Saturday, October 12, 2019

Review: The Immortalists by Chloe Benjamin

Would you want to know the date of your death? Would knowing it make you want to change anything about the way you live? Would your answer change if the date was soon? If it was far off in the future? Perhaps an even bigger question is whether you'd believe the date was set in stone or if it could be changed by your actions, circumstances, or choices. Do you try to cheat it? Do you embrace it? Is it a self-fulfilling prophecy?  Can you escape it? Chloe Benjamin's novel, The Immortalists, takes this premise and weaves an intriguing story around four siblings facing the knowledge of their final days and how they choose to live in the interim.
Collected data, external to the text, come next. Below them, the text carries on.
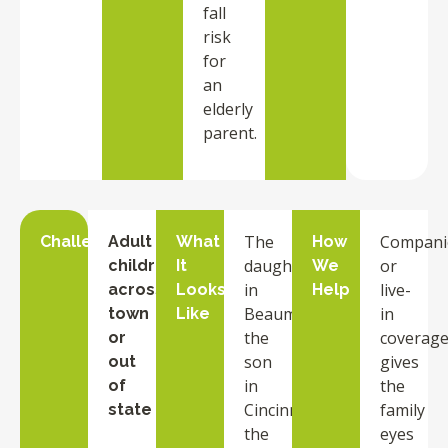
fall
risk
for
an
elderly
parent.
The
Compani
Challenge
Adult
What
How
daughter
or
children
It
We
in
live-
across
Looks
Help
Beaumont,
in
town
Like
the
coverag
or
son
gives
out
in
the
of
Cincinnati,
family
state
the
eyes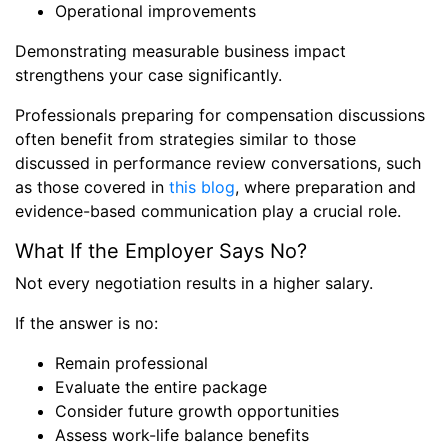
Operational improvements
Demonstrating measurable business impact
strengthens your case significantly.
Professionals preparing for compensation discussions
often benefit from strategies similar to those
discussed in performance review conversations, such
as those covered in
this blog
, where preparation and
evidence-based communication play a crucial role.
What If the Employer Says No?
Not every negotiation results in a higher salary.
If the answer is no:
Remain professional
Evaluate the entire package
Consider future growth opportunities
Assess work-life balance benefits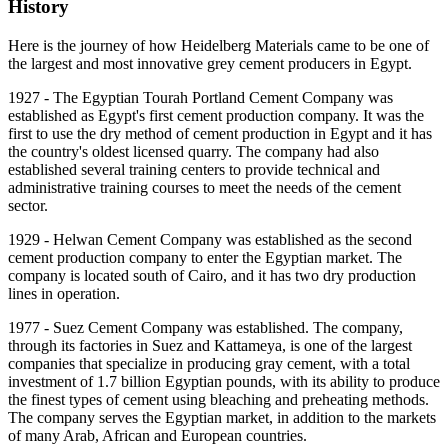
History
Here is the journey of how Heidelberg Materials came to be one of
the largest and most innovative grey cement producers in Egypt.
1927 - The Egyptian Tourah Portland Cement Company was
established as Egypt's first cement production company. It was the
first to use the dry method of cement production in Egypt and it has
the country's oldest licensed quarry. The company had also
established several training centers to provide technical and
administrative training courses to meet the needs of the cement
sector.
1929 - Helwan Cement Company was established as the second
cement production company to enter the Egyptian market. The
company is located south of Cairo, and it has two dry production
lines in operation.
1977 - Suez Cement Company was established. The company,
through its factories in Suez and Kattameya, is one of the largest
companies that specialize in producing gray cement, with a total
investment of 1.7 billion Egyptian pounds, with its ability to produce
the finest types of cement using bleaching and preheating methods.
The company serves the Egyptian market, in addition to the markets
of many Arab, African and European countries.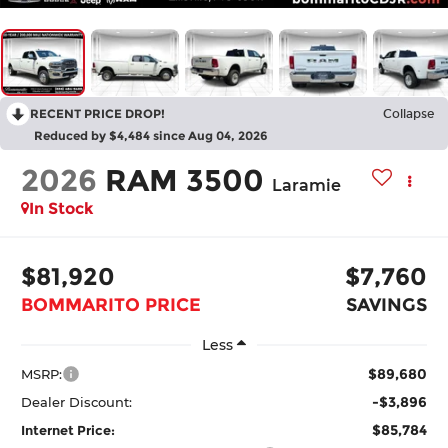
RECENT PRICE DROP!
Collapse
Reduced by $4,484 since Aug 04, 2026
2026
RAM 3500
Laramie
In Stock
$81,920
$7,760
BOMMARITO PRICE
SAVINGS
Less
$89,680
MSRP:
-$3,896
Dealer Discount:
$85,784
Internet Price: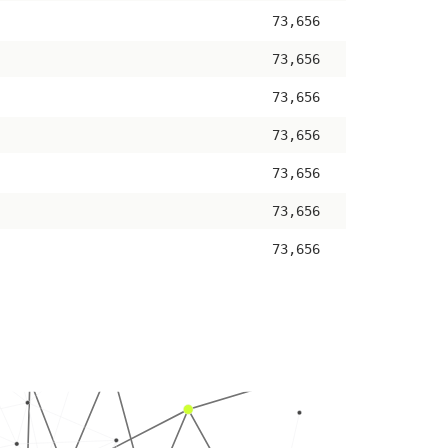
73,656
73,656
73,656
73,656
73,656
73,656
73,656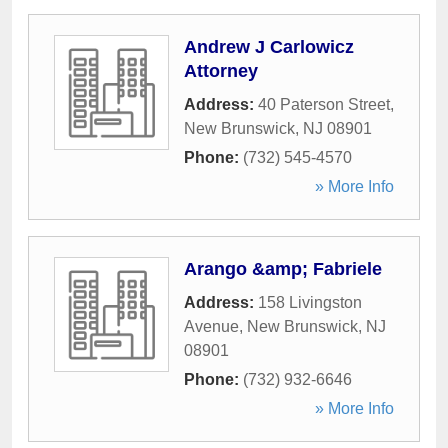
Andrew J Carlowicz
Attorney
Address:
40 Paterson Street
,
New Brunswick
,
NJ
08901
Phone:
(732) 545-4570
» More Info
Arango &amp; Fabriele
Address:
158 Livingston
Avenue
,
New Brunswick
,
NJ
08901
Phone:
(732) 932-6646
» More Info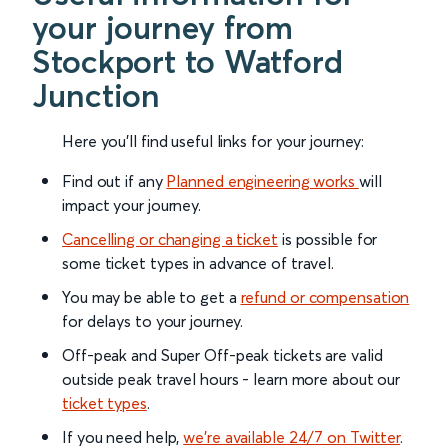
your journey from
Stockport to Watford
Junction
Here you'll find useful links for your journey:
Find out if any
Planned engineering works
will
impact your journey.
Cancelling or changing a ticket
is possible for
some ticket types in advance of travel.
You may be able to get a
refund or compensation
for delays to your journey.
Off-peak and Super Off-peak tickets are valid
outside peak travel hours - learn more about our
ticket types
.
If you need help,
we’re available 24/7 on Twitter
.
In 1969, the Gold siblings range from 13 to 7 years old and they cannot resist when they hear that there's a rishika, a fortune teller, in their neighborhood and that she can tell you when you'll die.  Borrowing courage from each other they set out to visit ehr together but each goes in alone to hear the date of their death. They are unsettled and uncertain how to take what they've been told but for the most part, their lives continue onward, affected more by the death of their close-lipped father than by the knowledge they've been given. Simon, the youngest, has always been the one to whom the family tailoring business is supposed to fall but he feels stifled by this expectation, choosing instead to flee to San Francisco with his older sister, immersing himself in the life he could never have embraced in New York. He becomes a dancer, the grand passion of his life, and learns to love himself as he is. Sister Klara, who escaped from home with Simon yearns to become a magician, flitting all over while learning illusion and showmanship. She marries, has a baby she adores, and even finally finds success professionally but she's still not happy and her death date hangs always over her head. Oldest brother Daniel has always wanted to be a doctor, joining the army after medical school. Unwilling to pass unfit recruits through their medical exams despite orders from a superior to do just that, Daniel's job is hanging by a thread, his connection with his family has long been distant, and he finds himself enmeshed in an FBI investigation into the fortune teller from so many years before. Varya, the oldest Gold child, is a longevity scientist who works with monkeys. Her favorite is Frida, who is not just a research subject but a sort of surrogate child. When a journalist named Luke arrives to profile the center where Varya works, she is forced to confront the past, hers and her siblings', and how that has made her the person she is now.

Obviously this is a book about life and death but it is also a book about family and truly living. It acknowledges that words and stories are important, both those we tell others and those we tell ourselves. Once the fateful dates have been spoken, they cannot be undone and can only grow and take on meaning. The deaths, and there are deaths, are different and mostly fitting for the characters. Some are more believable and poignant than others for sure and the book is stronger in the beginning than in the end when Benjamin tells the reader the conclusions they should have come to about life and the importance of living it to the fullest. The narrative itself is split into a prologue and then four sections, each centered on one of the siblings while the others fade into the background, and finally ending in 2010 with old memories intertwining effortlessly, appropriately enough, with a tentative look to an unspoken and unfated future. The idea of the story is intriguing for sure and if the book is a little uneven in execution, it will still give readers much to consider and discuss.